WHAT NEEDS TO BE DONE: Set down all of the data that follows word for word, without the images.

━━ DATA RECORDS

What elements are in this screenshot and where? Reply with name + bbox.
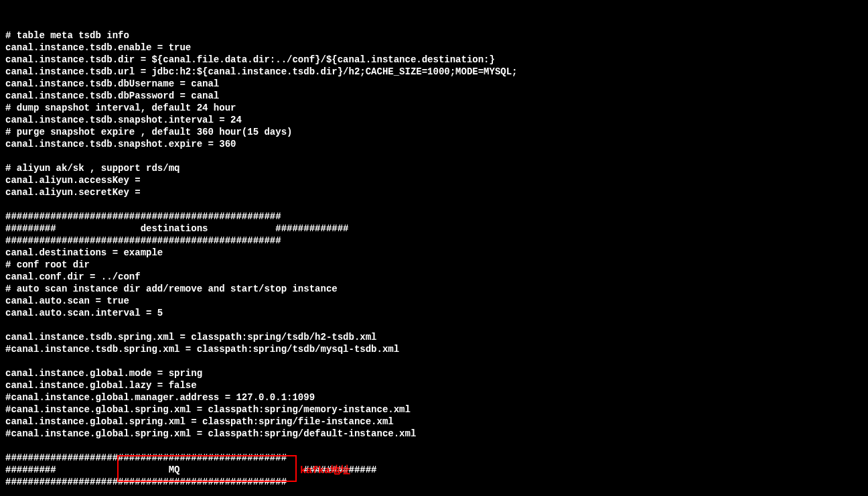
config-line: ########################################… xyxy=(5,210,863,223)
config-line: canal.auto.scan.interval = 5 xyxy=(5,307,863,319)
config-line: canal.conf.dir = ../conf xyxy=(5,271,863,283)
config-line xyxy=(5,198,863,210)
terminal-output[interactable]: # table meta tsdb infocanal.instance.tsd… xyxy=(5,5,863,496)
config-line: ######### destinations ############# xyxy=(5,223,863,235)
config-line: canal.instance.global.spring.xml = class… xyxy=(5,416,863,428)
config-line: #canal.instance.global.spring.xml = clas… xyxy=(5,404,863,416)
config-line: canal.instance.tsdb.dbUsername = canal xyxy=(5,78,863,90)
config-line: # aliyun ak/sk , support rds/mq xyxy=(5,162,863,174)
config-line: canal.instance.global.mode = spring xyxy=(5,367,863,379)
config-line: # purge snapshot expire , default 360 ho… xyxy=(5,126,863,138)
config-line: canal.instance.tsdb.url = jdbc:h2:${cana… xyxy=(5,66,863,78)
config-line: canal.auto.scan = true xyxy=(5,295,863,307)
config-line: ######### MQ ############# xyxy=(5,464,863,476)
config-line: #canal.instance.global.spring.xml = clas… xyxy=(5,428,863,440)
config-line: ########################################… xyxy=(5,235,863,247)
config-line: canal.instance.tsdb.spring.xml = classpa… xyxy=(5,331,863,343)
config-line: canal.instance.tsdb.dbPassword = canal xyxy=(5,90,863,102)
config-line: #canal.instance.global.manager.address =… xyxy=(5,391,863,404)
config-line: #canal.instance.tsdb.spring.xml = classp… xyxy=(5,343,863,355)
config-line: canal.instance.tsdb.dir = ${canal.file.d… xyxy=(5,54,863,66)
config-line: # table meta tsdb info xyxy=(5,29,863,42)
config-line xyxy=(5,355,863,367)
config-line xyxy=(5,440,863,452)
config-line: ########################################… xyxy=(5,476,863,488)
config-line: canal.aliyun.secretKey = xyxy=(5,186,863,198)
config-line: canal.aliyun.accessKey = xyxy=(5,174,863,186)
config-line: ########################################… xyxy=(5,452,863,464)
config-line: # auto scan instance dir add/remove and … xyxy=(5,283,863,295)
config-line: canal.instance.tsdb.enable = true xyxy=(5,42,863,54)
config-line: # dump snapshot interval, default 24 hou… xyxy=(5,102,863,114)
config-line: # conf root dir xyxy=(5,259,863,271)
config-line: canal.instance.tsdb.snapshot.expire = 36… xyxy=(5,138,863,150)
config-line: canal.instance.tsdb.snapshot.interval = … xyxy=(5,114,863,126)
config-line xyxy=(5,319,863,331)
config-line: canal.instance.global.lazy = false xyxy=(5,379,863,391)
config-line xyxy=(5,150,863,162)
config-line: canal.destinations = example xyxy=(5,247,863,259)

━━━━

OUTPUT BELOW:
What elements are in this screenshot and where? Reply with name + bbox.
config-line: ########################################… xyxy=(5,210,863,223)
config-line: canal.auto.scan.interval = 5 xyxy=(5,307,863,319)
config-line: canal.conf.dir = ../conf xyxy=(5,271,863,283)
config-line xyxy=(5,198,863,210)
terminal-output[interactable]: # table meta tsdb infocanal.instance.tsd… xyxy=(5,5,863,496)
config-line: ######### destinations ############# xyxy=(5,223,863,235)
config-line: canal.instance.global.spring.xml = class… xyxy=(5,416,863,428)
config-line: #canal.instance.global.spring.xml = clas… xyxy=(5,404,863,416)
config-line: canal.instance.tsdb.dbUsername = canal xyxy=(5,78,863,90)
config-line: # aliyun ak/sk , support rds/mq xyxy=(5,162,863,174)
config-line: canal.instance.global.mode = spring xyxy=(5,367,863,379)
config-line: # purge snapshot expire , default 360 ho… xyxy=(5,126,863,138)
config-line: canal.instance.tsdb.url = jdbc:h2:${cana… xyxy=(5,66,863,78)
config-line: canal.auto.scan = true xyxy=(5,295,863,307)
config-line: ######### MQ ############# xyxy=(5,464,863,476)
config-line: #canal.instance.global.spring.xml = clas… xyxy=(5,428,863,440)
config-line: ########################################… xyxy=(5,235,863,247)
config-line: canal.instance.tsdb.spring.xml = classpa… xyxy=(5,331,863,343)
config-line: canal.instance.tsdb.dbPassword = canal xyxy=(5,90,863,102)
config-line: #canal.instance.global.manager.address =… xyxy=(5,391,863,404)
config-line: #canal.instance.tsdb.spring.xml = classp… xyxy=(5,343,863,355)
config-line: canal.instance.tsdb.dir = ${canal.file.d… xyxy=(5,54,863,66)
config-line: # table meta tsdb info xyxy=(5,29,863,42)
config-line xyxy=(5,355,863,367)
config-line xyxy=(5,440,863,452)
config-line: ########################################… xyxy=(5,476,863,488)
config-line: canal.aliyun.secretKey = xyxy=(5,186,863,198)
config-line: canal.aliyun.accessKey = xyxy=(5,174,863,186)
config-line: ########################################… xyxy=(5,452,863,464)
config-line: # auto scan instance dir add/remove and … xyxy=(5,283,863,295)
config-line: canal.instance.tsdb.enable = true xyxy=(5,42,863,54)
config-line: # dump snapshot interval, default 24 hou… xyxy=(5,102,863,114)
config-line: # conf root dir xyxy=(5,259,863,271)
config-line: canal.instance.tsdb.snapshot.expire = 36… xyxy=(5,138,863,150)
config-line: canal.instance.tsdb.snapshot.interval = … xyxy=(5,114,863,126)
config-line xyxy=(5,319,863,331)
config-line: canal.instance.global.lazy = false xyxy=(5,379,863,391)
config-line xyxy=(5,150,863,162)
config-line: canal.destinations = example xyxy=(5,247,863,259)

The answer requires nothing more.